Reduta na uzdrowisko w Garbatce
Dorocznym zwyczajem Zarząd uzdrowiska w Garbatce urządza w noc sylwestrową redutę. Komitet dokłada wszelkich starań, by zabawa ta wypadła najokazalej. Program opracowany został pomysłowo i obfitować będzie w liczne, a ciekawe atrakcje.
Ziemia Radomska nr 187, 10 grudnia 1930
Do Belgji i Czechosłowacji jedzie baranina z Radomia
Dyrekcja rzeźni miejskiej prowadzi pertraktację z przedsiębiorstwem eksportowem, na ubój baranów i cieląt, których mięso ma być wywożone do Belgji i Czechosłowacji.
Ziemia Radomska nr 189, 12 grudnia 1930
Jaskółki przedświąteczne
Wchodzimy coraz wyraźniej w okres przedświąteczny. Wystawy sklepów zostały odświeżone i nęcą przechodni swym widokiem.
Na Placu 3 Maja ukazały się już wczoraj drzewka choinkowe sprowadzone przez handlarzy w dużej ilości.
Ziemia Radomska nr 191, 14 grudnia 1930
Posiedzenie komitetu budowy szkół
Ziarno myśli obywatelskiej rzucone przez pana starostę w społeczeństwo radomskie trafiło na dobrą glebę.
Myśl budowania tanich szkół drewnianych rozwija się z każdym dniem. Obecnie, w porze zimowej trwają liczne narady specjalnie powołanego komitetu, którego celem jest przygotowanie odpowiednich warunków do rozbudowy szkolnictwa powszechnego. Jedno z takich posiedzeń odbędzie się dziś w sejmiku.

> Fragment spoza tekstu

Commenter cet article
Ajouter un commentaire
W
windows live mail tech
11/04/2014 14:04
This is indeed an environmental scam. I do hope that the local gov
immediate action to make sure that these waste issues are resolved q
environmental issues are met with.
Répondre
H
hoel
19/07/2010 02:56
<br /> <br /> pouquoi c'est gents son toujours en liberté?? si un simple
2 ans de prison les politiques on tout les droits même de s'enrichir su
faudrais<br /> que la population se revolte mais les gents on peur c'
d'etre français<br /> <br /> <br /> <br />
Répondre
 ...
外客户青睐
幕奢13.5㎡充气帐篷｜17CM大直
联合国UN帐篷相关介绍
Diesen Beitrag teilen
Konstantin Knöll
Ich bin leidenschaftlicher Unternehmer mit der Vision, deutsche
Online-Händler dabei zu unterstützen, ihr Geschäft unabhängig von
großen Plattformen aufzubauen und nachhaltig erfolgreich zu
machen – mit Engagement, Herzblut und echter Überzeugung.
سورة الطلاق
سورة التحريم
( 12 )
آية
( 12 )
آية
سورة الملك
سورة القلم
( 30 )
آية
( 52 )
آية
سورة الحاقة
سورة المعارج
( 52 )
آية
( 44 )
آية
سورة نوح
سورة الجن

O wynikach i decyzjach dzisiejszego posiedzenia komitetu budowy powiadomimy społeczeństwo, doceniając ważność tej sprawy dla życia całego powiatu.

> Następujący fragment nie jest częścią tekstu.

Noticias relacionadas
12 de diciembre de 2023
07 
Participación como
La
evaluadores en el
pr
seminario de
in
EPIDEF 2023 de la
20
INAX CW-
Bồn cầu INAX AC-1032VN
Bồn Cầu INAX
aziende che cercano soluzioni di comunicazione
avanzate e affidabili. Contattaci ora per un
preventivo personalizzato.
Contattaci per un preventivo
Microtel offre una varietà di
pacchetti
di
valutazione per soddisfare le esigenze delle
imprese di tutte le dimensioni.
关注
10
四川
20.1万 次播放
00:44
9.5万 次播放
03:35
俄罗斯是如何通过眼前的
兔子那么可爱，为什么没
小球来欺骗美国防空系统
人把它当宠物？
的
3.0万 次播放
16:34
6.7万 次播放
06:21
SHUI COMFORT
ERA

Ziemia Radomska nr 192, 16 grudnia 1930
Cech piekarzy na święta dla biednych
Cech mistrzów piekarzy na posiedzeniu w dniu 14 bm., za przykładem lat poprzednich, zaofiarował na święta Bożego Narodzenia dla dwóch instytucyj dobroczynnych, a mianowicie dla ochrony chłopców przy ul. Stare Miasto 7 i T-wu Wincentego a Paulo po 50 klg. chleba pytlowego i po 50 klg. strucli dla każdej z wymienionych instytucji. Po odbiór zwrócić się należy do piekarni pp. Józefa Liśkiewicza Żeromskiego 55 i Jana Skorżyńskiergo Szpitalna 11.
Ziemia Radomska nr 192, 16 grudnia 1930
Gdy święta Bożego Narodzenia się zbliżają i w słocie jesiennej, wyrastają lasy choinek
Święta Bożego Narodzenia i okres przedświąteczny kojarzą nam się zawsze z tęgą zimą, z dachami, przykrytemi pierzynami śniegu z dzwonkami sań, mrozem... Obecnie mamy jeszcze jesień i w radomskich rynsztokach i kałużach przegląda się chmurne niebo, a nogi grzęzną w szarem lepkiem błocie.
Jakoś dziwnie wyglądają na tle tej szarzyzny choinki, które pokazały się już na mieście. Na chodnikach placu 3-go maja sterczą zagajniki – ślicznych, zielonych choinek, które jakoś mało znajdują nabywców.
Dawniej – bywało – każdy dom, każda rodzina miała swoją choinkę, nieraz nawet bardzo skromną, czasem istną „Miotełkę”, zatkniętą gdzieś w kątku, upstrzoną kolorowemi bibułkami. Dzisiaj uważa się to niemal za zabytek, bo prawie każda klasa szkoły powszechnej, czy średniej, każda szkoła dla wszystkich swoich klas i każda organizacja dla swoich członków i ich dzieci urządza choinkę, przejmując w ten sposób wiekami uświęcony zwyczaj. (...)
Nawet biedni, nawet sieroty mogą się cieszyć zbiorową choinką, o wiele ładniejszą i bogatszą, niż mogliby sobie na to pozwolić ludzie zamożni, urządzoną przez jakiś komitet lub magistrat. Nic dziwnego, że w dzisiejszych ciężkich czasach tak prędko przyjął się zwyczaj urządzania zbiorowych choinek. (…)
Cóż, kiedy słota jesienna psuje cały nastrój i powoduje zastój w handlu choinkami.